Today is VR day, the date on which the Golden State’s more than 400 redevelopment agencies must dissolve themselves. In Los Angeles, the Community Redevelopment Agency (CRA/LA) will lay off 192 employees, leaving behind nothing but destruction, wasteland, and bad debt.
Many cities are in even worse shape than L.A. Today the East Bay town of Hercules went belly up on a $2.4 million redevelopment bond.
But the demonstration in downtown L.A. – at a city hall now surrounded by chain link fence and dead grass after the police crackdown against Occupy L.A. – rocked a place redevelopers all over Southern California once looked to for inspiration. Throughout the 1960s, Downtown L.A. was razed. Over the subsequent decades, the vacant land created by uprooting 20,000 residences and many more businesses was rebuilt with large buildings, which now suffer from double-digit vacancy rates. In the county, only the city of Glendale, which was similarly favored by an expensive redevelopment of its center, suffers more vacancies than Downtown L.A.

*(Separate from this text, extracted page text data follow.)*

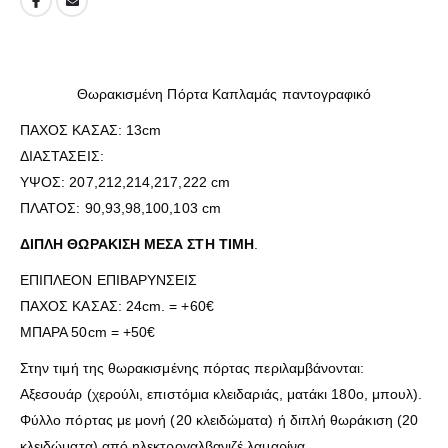
Θωρακισμένη Πόρτα Καπλαμάς παντογραφικό
ΠΑΧΟΣ ΚΑΣΑΣ: 13cm
ΔΙΑΣΤΑΣΕΙΣ:
ΥΨΟΣ: 207,212,214,217,222 cm
ΠΛΑΤΟΣ: 90,93,98,100,103 cm
ΔΙΠΛΗ ΘΩΡΑΚΙΣΗ ΜΕΣΑ ΣΤΗ ΤΙΜΗ
.
ΕΠΙΠΛΕΟΝ ΕΠΙΒΑΡΥΝΣΕΙΣ
ΠΑΧΟΣ ΚΑΣΑΣ: 24cm. = +60€
ΜΠΑΡΑ 50cm = +50€
Στην τιμή της θωρακισμένης πόρτας περιλαμβάνονται:
Αξεσουάρ (χερούλι, επιστόμια κλειδαριάς, ματάκι 180ο, μπουλ).
Φύλλο πόρτας με μονή (20 κλειδώματα) ή διπλή θωράκιση (20
κλειδώματα) από ηλεκτρογαλβανιζέ λαμαρίνα.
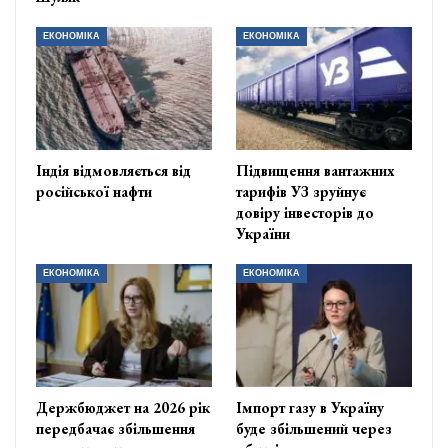
ЕКОНОМІКА
ЕКОНОМІКА
Індія відмовляється від
Підвищення вантажних
російської нафти
тарифів УЗ зруйнує
довіру інвесторів до
України
ЕКОНОМІКА
ЕКОНОМІКА
Держбюджет на 2026 рік
Імпорт газу в Україну
передбачає збільшення
буде збільшений через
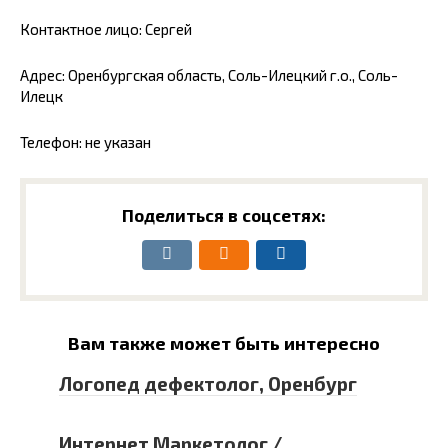
Контактное лицо: Сергей
Адрес: Оренбургская область, Соль-Илецкий г.о., Соль-
Илецк
Телефон: не указан
Поделиться в соцсетях:
Вам также может быть интересно
Логопед дефектолог, Оренбург
Интернет Маркетолог /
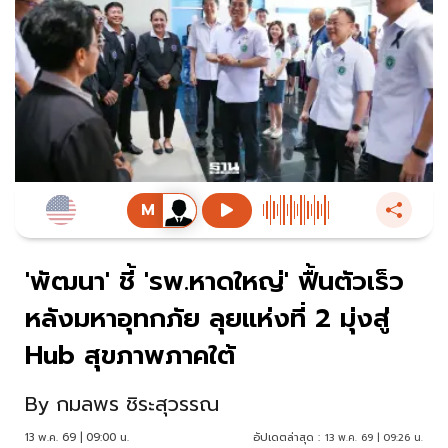
'พัฒนา' ชี้ 'รพ.หาดใหญ่' ฟื้นตัวเร็ว
หลังมหาอุทกภัย ลุยแห่งที่ 2 มุ่งสู่
Hub สุขภาพภาคใต้
By
กมลพร ชิระสุวรรณ
13 พ.ค. 69 | 09:00 น.
อัปเดตล่าสุด :
13 พ.ค. 69 | 09:26 น.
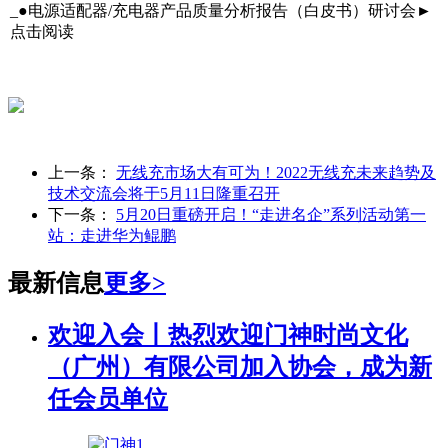
_●电源适配器/充电器产品质量分析报告（白皮书）研讨会►
点击阅读
上一条：
无线充市场大有可为！2022无线充未来趋势及
技术交流会将于5月11日隆重召开
下一条：
5月20日重磅开启！“走进名企”系列活动第一
站：走进华为鲲鹏
最新信息
更多>
欢迎入会丨热烈欢迎门神时尚文化
（广州）有限公司加入协会，成为新
任会员单位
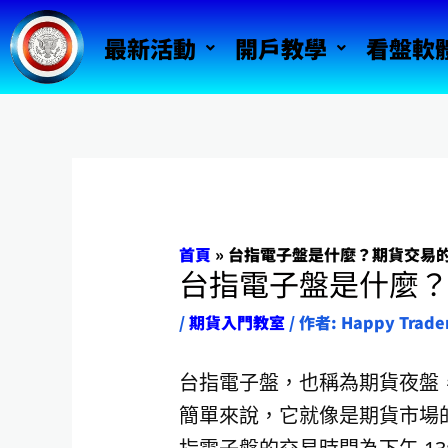
跳
最新活動
開戶教學
看盤軟
至
主
要
內
容
首頁
»
台指電子盤是什麼？期貨交易
台指電子盤是什麼
/
期貨入門教室
/ 作者:
Happy Trade
台指電子盤，也稱為期貨夜盤
簡單來說，它就像是期貨市場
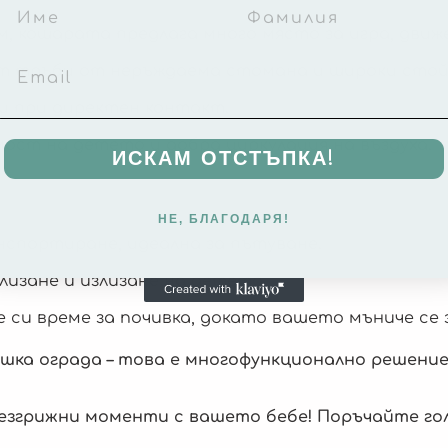
 см, кошарата предлага много място за игра, дви
от тръби от неръждаема стомана и широки стой
ри при директен контакт.
мост на детето и добра циркулация на въздуха.
ИСКАМ ОТСТЪПКА!
НЕ, БЛАГОДАРЯ!
анспортиране, идеална за пътуване.
влизане и излизане на детето.
 си време за почивка, докато вашето мъниче се 
ешка ограда – това е многофункционално решени
безгрижни моменти с вашето бебе! Поръчайте г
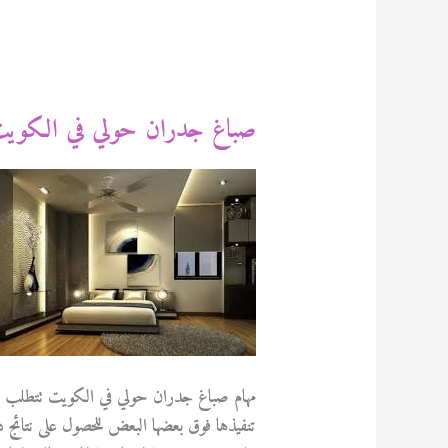
صباغ جدران حولي في الكويت 471713
مهام صباغ جدران حولي في الكويت تتطلب الاح
تنفيذها فوق بعضها البعض للحصول على نتائج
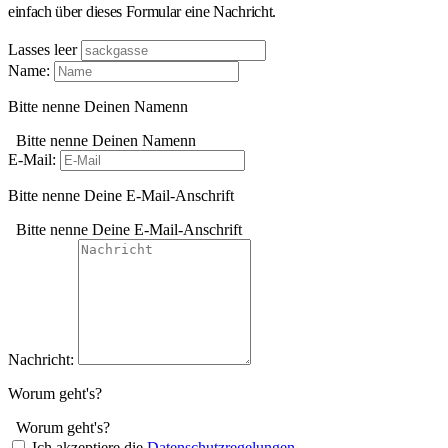
einfach über dieses Formular eine Nachricht.
Lasses leer
Name:
Bitte nenne Deinen Namenn
Bitte nenne Deinen Namenn
E-Mail:
Bitte nenne Deine E-Mail-Anschrift
Bitte nenne Deine E-Mail-Anschrift
Nachricht:
Worum geht's?
Worum geht's?
Ich akzeptiere die
Datenschutzregelungen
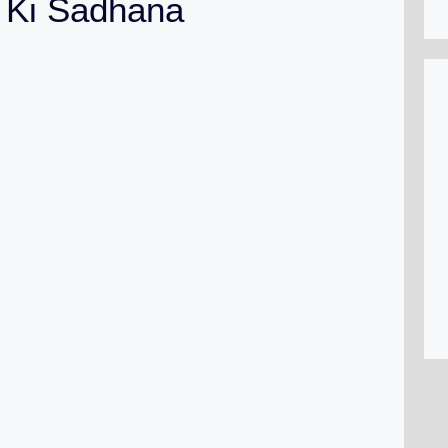
n Ki Sadhana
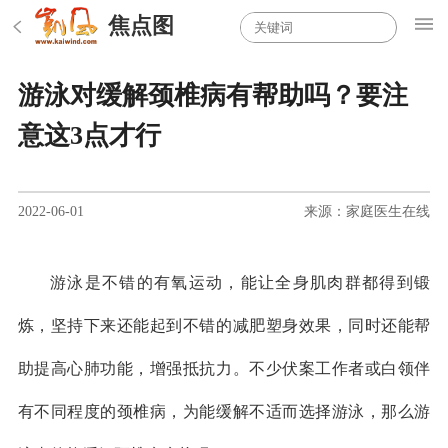
焦点图
游泳对缓解颈椎病有帮助吗？要注
意这3点才行
2022-06-01
来源：家庭医生在线
游泳是不错的有氧运动，能让全身肌肉群都得到锻
炼，坚持下来还能起到不错的减肥塑身效果，同时还能帮
助提高心肺功能，增强抵抗力。不少伏案工作者或白领伴
有不同程度的颈椎病，为能缓解不适而选择游泳，那么游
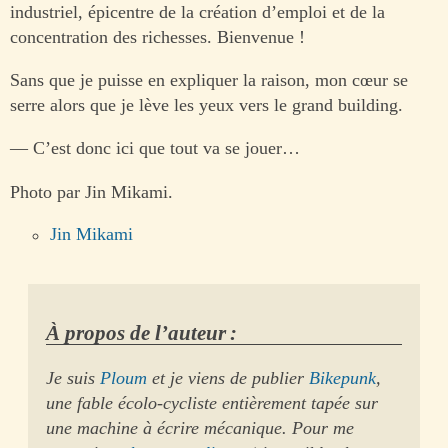
industriel, épicentre de la création d’emploi et de la
concentration des richesses. Bienvenue !
Sans que je puisse en expliquer la raison, mon cœur se
serre alors que je lève les yeux vers le grand building.
— C’est donc ici que tout va se jouer…
Photo par Jin Mikami.
Jin Mikami
À propos de l’auteur :
Je suis
Ploum
et je viens de publier
Bikepunk
,
une fable écolo-cycliste entièrement tapée sur
une machine à écrire mécanique. Pour me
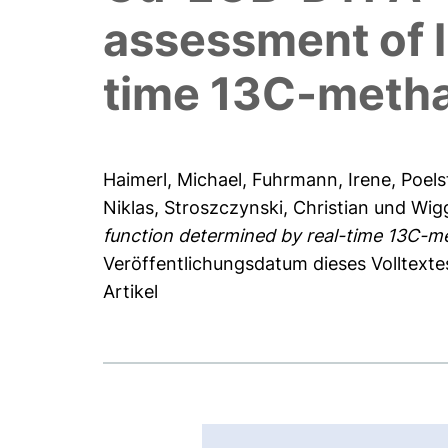
assessment of l
time 13C-metha
Haimerl, Michael
,
Fuhrmann, Irene
,
Poels
Niklas
,
Stroszczynski, Christian
und
Wigg
function determined by real-time 13C-me
Veröffentlichungsdatum dieses Volltextes
Artikel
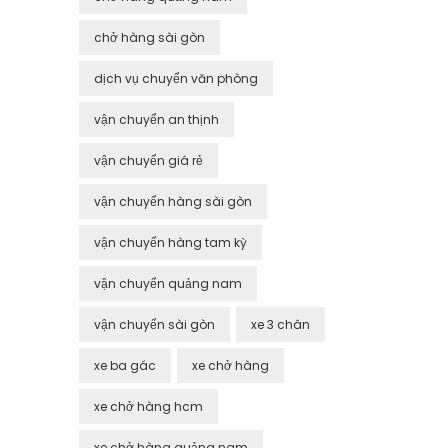
chở hàng sài gòn
dịch vụ chuyển văn phòng
vận chuyển an thịnh
vận chuyển giá rẻ
vận chuyển hàng sài gòn
vận chuyển hàng tam kỳ
vận chuyển quảng nam
vận chuyển sài gòn
xe 3 chân
xe ba gác
xe chở hàng
xe chở hàng hcm
xe chở hàng quảng nam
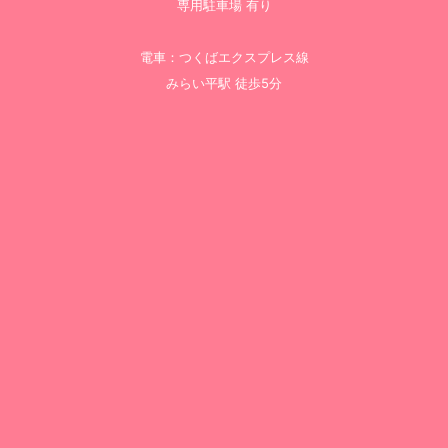
専用駐車場 有り
電車：つくばエクスプレス線
みらい平駅 徒歩5分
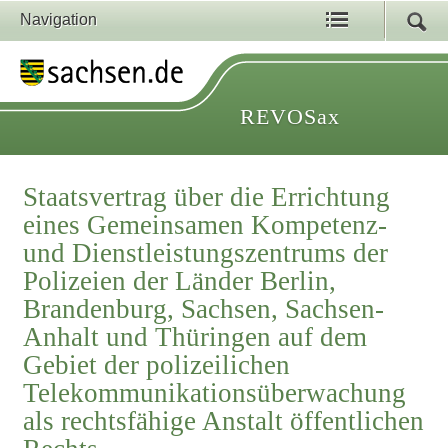
Navigation
REVOSax
Staatsvertrag über die Errichtung
eines Gemeinsamen Kompetenz-
und Dienstleistungszentrums der
Polizeien der Länder Berlin,
Brandenburg, Sachsen, Sachsen-
Anhalt und Thüringen auf dem
Gebiet der polizeilichen
Telekommunikationsüberwachung
als rechtsfähige Anstalt öffentlichen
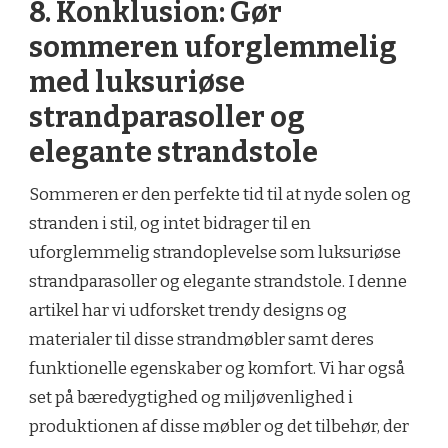
8. Konklusion: Gør
sommeren uforglemmelig
med luksuriøse
strandparasoller og
elegante strandstole
Sommeren er den perfekte tid til at nyde solen og
stranden i stil, og intet bidrager til en
uforglemmelig strandoplevelse som luksuriøse
strandparasoller og elegante strandstole. I denne
artikel har vi udforsket trendy designs og
materialer til disse strandmøbler samt deres
funktionelle egenskaber og komfort. Vi har også
set på bæredygtighed og miljøvenlighed i
produktionen af disse møbler og det tilbehør, der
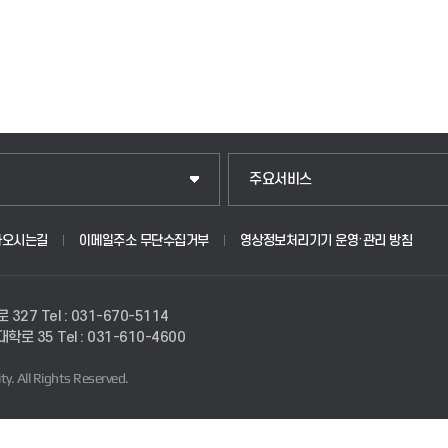
주요서비스
아오시는길
이메일주소 무단수집거부
영상정보처리기기 운영·관리 방침
로 327
Tel : 031-670-5114
경대학로 35
Tel : 031-610-4600
ty.
All Rights Reserved.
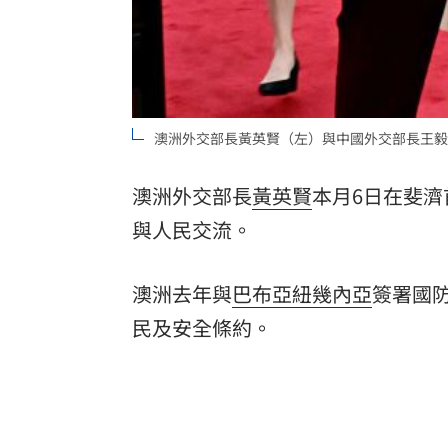
澳洲外交部長黃英賢（左）與中國外交部長王毅
澳洲外交部長
黃英賢
本月6日在斐濟
與人民交流。
澳洲去年與
巴布亞紐幾內亞
簽署國防
民及安全條約。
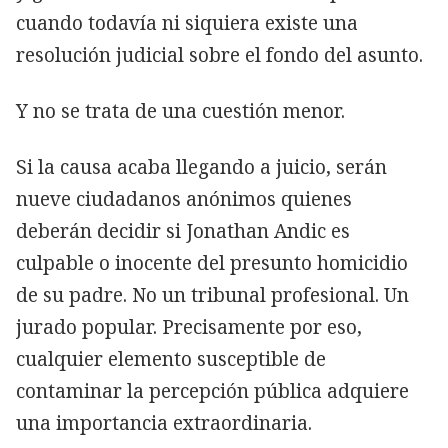
cuando todavía ni siquiera existe una
resolución judicial sobre el fondo del asunto.
Y no se trata de una cuestión menor.
Si la causa acaba llegando a juicio, serán
nueve ciudadanos anónimos quienes
deberán decidir si Jonathan Andic es
culpable o inocente del presunto homicidio
de su padre. No un tribunal profesional. Un
jurado popular. Precisamente por eso,
cualquier elemento susceptible de
contaminar la percepción pública adquiere
una importancia extraordinaria.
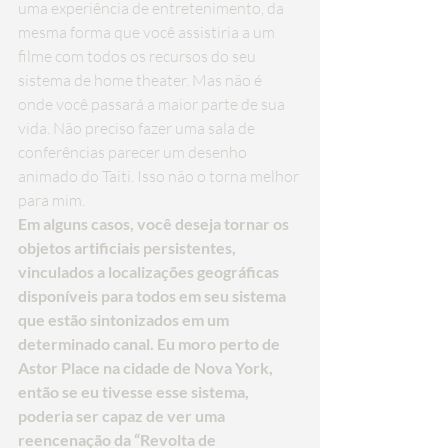
uma experiência de entretenimento, da 
mesma forma que você assistiria a um 
filme com todos os recursos do seu 
sistema de home theater. Mas não é 
onde você passará a maior parte de sua 
vida. Não preciso fazer uma sala de 
conferências parecer um desenho 
animado do Taiti. Isso não o torna melhor 
para mim.
Em alguns casos, você deseja tornar os 
objetos artificiais persistentes, 
vinculados a localizações geográficas 
disponíveis para todos em seu sistema 
que estão sintonizados em um 
determinado canal. Eu moro perto de 
Astor Place na cidade de Nova York, 
então se eu tivesse esse sistema, 
poderia ser capaz de ver uma 
reencenação da “Revolta de 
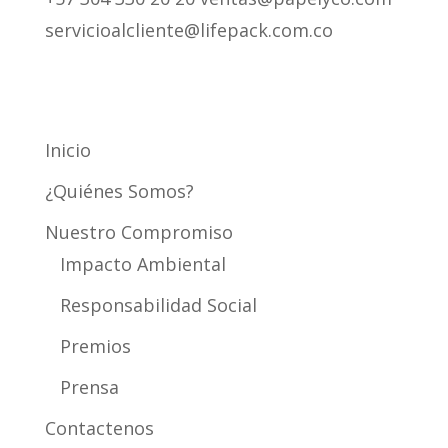
servicioalcliente@lifepack.com.co
Mapa del Sitio
Inicio
¿Quiénes Somos?
Nuestro Compromiso
Impacto Ambiental
Responsabilidad Social
Premios
Prensa
Contactenos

Prior to today’s City Council
session, local activists, cranks and victims of the CRA held a
press conference in the rotunda. In attendance was Gordon Pattison,
whose residence – a palatial Victorian on the
now-defunct Bunker Hill Ave. that Pattison’s family owned as a
combination family home and rental property – was among the last
houses destroyed to make way for what is now the interior of a
Wells Fargo skyscraper.
The press conference and subsequent speeches to the City Council were organized by familiar local gadfly John Walsh, a plaid-jacketed City Hall regular who invoked Martin Luther King in a speech in Council Chambers recounting the CRA’s bigoted and abusive history; praising a “coalition that spanned from Marxist-Leninists to libertarians”; and duly praising Gov. Jerry Brown – who, out of expediency as much as principle, pushed the state law wiping redevelopment agencies out.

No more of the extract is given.